Untuk karsinoma sel skuamosa dan kebanyakan kanker mulut jenis lainnya, penanganan utama yang dilakukan adalah pembedahan dan terapi radiasi. Dua terapi ini seringkali dilakukan bersama-sama, terutama untuk kanker yang berukuran besar. Keuntungan yang diperoleh dari kemoterapi untuk kanker mulut sangat terbatas, kecuali untuk meredakan gejala, seperti mengurangi rasa nyeri dan mengecilkan tumor. Untuk melanoma maligna, pembedahan merupakan terapi utama karena kanker biasanya tidak berespon dengan terapi radiasi.

Keberhasilan pengobatan kanker mulut dan bibir sangat tergantung kepada seberapa jauh kanker telah berkembang. Kanker mulut jarang menyebar ke daerah tubuh yang jauh tetapi cenderung menyusup ke dalam kepala dan leher.

Jika seluruh kanker dan jaringan normal di sekitar kanker diangkat sebelum kanker menyebar ke kelenjar getah bening, maka angka kesembuhannya tinggi. Tetapi jika kanker telah menyebar ke kelenjar getah bening, jarang terjadi penyembuhan.

Pada pembedahan, selain mengangkat kanker dalam mulut, juga mengangkat kelenjar getah bening di bawah dan di belakang rahang dan di sepanjang leher. Penderita kanker mulut atau tenggorokan bisa menjalani terapi penyinaran dan pembedahan atau hanya penyinaran saja. Terapi penyinaran seringkali merusak kelenjar ludah dan menyebabkan mulut penderita menjadi kering, yang bisa memicu timbulnya kavitasi (karies gigi) dan masalah gigi lainnya. Tulang rahang yang terpapar oleh penyinaran tidak akan sembuh dengan baik, karena itu masalah gigi diobati sebelum dilakukannya terapi penyinaran. Gigi yang diduga bakal menimbulkan masalah, hendaknya dicabut saja. Kebersihan gigi dan mulut sangat penting untuk penderita yang telah menjalani terapi penyinaran untuk kanker mulut.

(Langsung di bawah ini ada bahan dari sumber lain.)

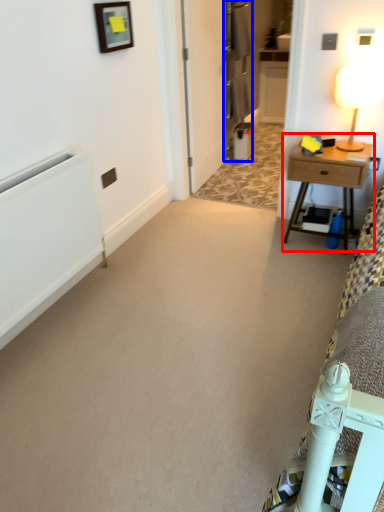 Question: Which object appears closest to the camera in this image, nightstand (highlighted by a red box) or armoire (highlighted by a blue box)?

Beberapa tindakan pencegahan untuk terjadinya kanker mulut, antara lain :

  • hindari cahaya matahari untuk mengurangi resiko terjadinya kanker bibir
  • hindari alkohol berlebihan dan tembakau untuk mencegah hampir seluruh kanker mulut
  • haluskan tepian gigi yang patah atau menambalnya
  • mengkonsumsi makanan atau suplemen yang mengandung vitamin anti-oksidan, seperti vitamin C, vitamin E, dan beta karoten, untuk memberi perlindungan tambahan

- C, Robert B. Cancerous Mouth Growths. Merck Manual Home Health Handbook. 2006.